We’re the leading manufacturer of medical devices and software for a range of specialities, including new-born care, neurology, sleep, hearing and balance markets. Our mission is to improve patient outcomes in target markets through innovative screening, diagnostic and treatment solutions. Our Irish base in Gort, Co. Galway, manufacture and distribute a range of medical device products used in the diagnosis of human neurological disorders.
Are you a Manufacturing Engineer who has the demonstrated ability to successfully support busy production lines, with a hands-on approach and an aptitude for technical problem solving? We are looking for a passionate, self-driven individual who thrives in implementing new ideas and wants to join a forward thinking and growing company

EDUCATION AND/OR EXPERIENCE:

• Minimum Bachelor’s Degree in Electronics/Electrical Engineering or similar.

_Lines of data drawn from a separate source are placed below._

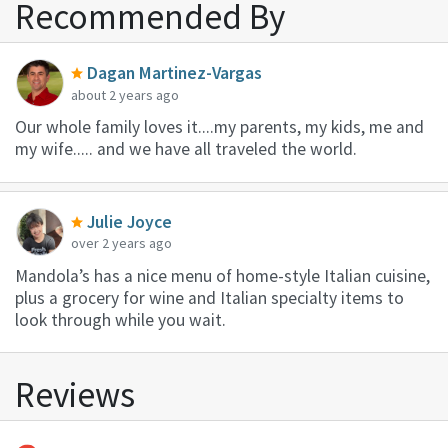
Recommended By
Dagan Martinez-Vargas
about 2 years ago
Our whole family loves it....my parents, my kids, me and
my wife..... and we have all traveled the world.
Julie Joyce
over 2 years ago
Mandola’s has a nice menu of home-style Italian cuisine,
plus a grocery for wine and Italian specialty items to
look through while you wait.
Reviews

• Minimum of 3 years’ manufacturing engineering work experience in a heavily regulated industry, preferably medical device

• Must have: Exposure to validation process protocols in a heavily regulated environment
• Understanding of working and maintaining Product Design History File.
• Excellent organizational and interpersonal skills. You are proactive and a team player; you like to take ownership of projects and run with them.
• Demonstrate good approach to problem solving and project management.
• Experience with the application of statistical theories and methods to resolve production and engineering issues.
• Previous experience with direct production support would be an advantage.
• Strongly Preferred: Good working knowledge of regulatory expectations and industry practices including industry standards 21 CFR Part 820, ISO13485 and MDD.

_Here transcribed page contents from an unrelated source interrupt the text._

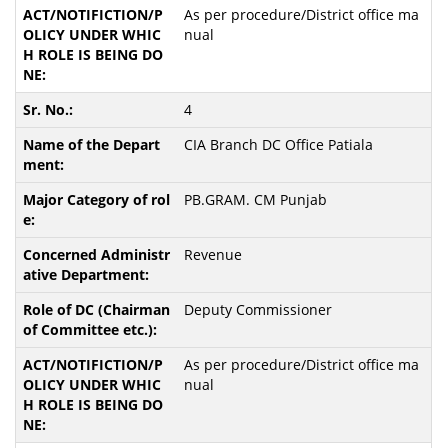
As per procedure/District office ma
nual
4
CIA Branch DC Office Patiala
PB.GRAM. CM Punjab
Revenue
Deputy Commissioner
As per procedure/District office ma
nual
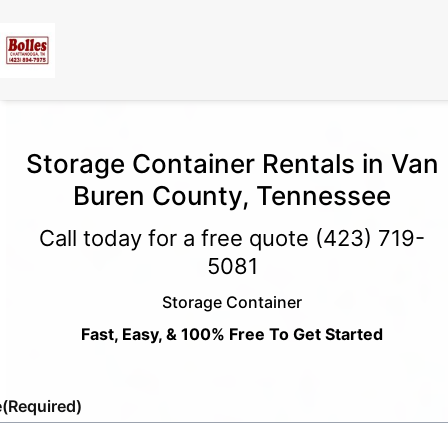
Storage Container Rentals in Van
Buren County, Tennessee
Call today for a free quote
(423) 719-
5081
Storage Container
Fast, Easy, & 100% Free To Get Started
e
(Required)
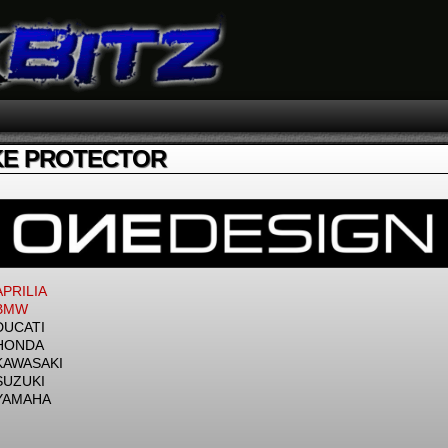
E PROTECTOR
APRILIA
BMW
DUCATI
HONDA
KAWASAKI
SUZUKI
YAMAHA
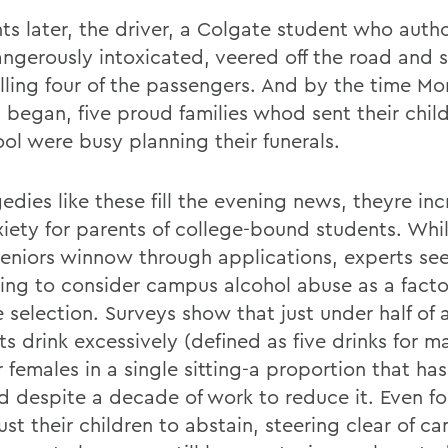
s later, the driver, a Colgate student who autho
ngerously intoxicated, veered off the road and s
killing four of the passengers. And by the time M
s began, five proud families whod sent their chi
ool were busy planning their funerals.
edies like these fill the evening news, theyre in
xiety for parents of college-bound students. Whil
seniors winnow through applications, experts see
ing to consider campus alcohol abuse as a facto
 selection. Surveys show that just under half of a
s drink excessively (defined as five drinks for m
r females in a single sitting-a proportion that ha
 despite a decade of work to reduce it. Even for
st their children to abstain, steering clear of c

• Prioritizes day to day activities to ensure full support to existing production processes.

• Gives technical guidance to production employee and associate engineers.

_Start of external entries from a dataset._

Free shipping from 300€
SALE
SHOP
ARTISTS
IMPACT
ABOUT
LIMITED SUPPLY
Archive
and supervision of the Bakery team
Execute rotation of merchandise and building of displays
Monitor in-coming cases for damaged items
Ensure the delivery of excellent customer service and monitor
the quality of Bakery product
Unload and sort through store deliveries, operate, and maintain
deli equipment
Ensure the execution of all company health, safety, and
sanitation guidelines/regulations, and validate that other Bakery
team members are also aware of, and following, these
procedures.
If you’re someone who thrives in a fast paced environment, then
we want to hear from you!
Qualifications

• Assist team in developing, and maintaining procedures, promoting good documentation practices, working on CAPA, complaint handling, internal audit, production and process controls and nonconforming product.
• Communicates regularly to management on progress for all work activities.
• Ensures that Production Lines are maintained in a validated state at all times.
• Develops and executes validation protocols (e.g. IQ, SV, TMV, MVP, MVR) in compliance with US and EU regulations.
• Contributes to developing project plans and budgets.
• Continually seeks to identify and drive improvements in process performance.
• Determine production methods to increase efficiency and reduce costs.
• Conceptualize tooling and manufacturing processes, estimate costs for process design, fabrication, and installations.
• Research, justify and propose capital equipment and/or processes investments
• Reviews and approves documents prepared by peers, sister sites or contractor (e.g. ECR, ECO, Validation report, Risk Assessments, PFMEA).
• Be a core team member of all manufacturing and distribution projects.

Travel Requirements: up to 15% domestic or international travel on a project need basis. Travel is likely to be 1 week per month for the first 9 months and will reduce after this.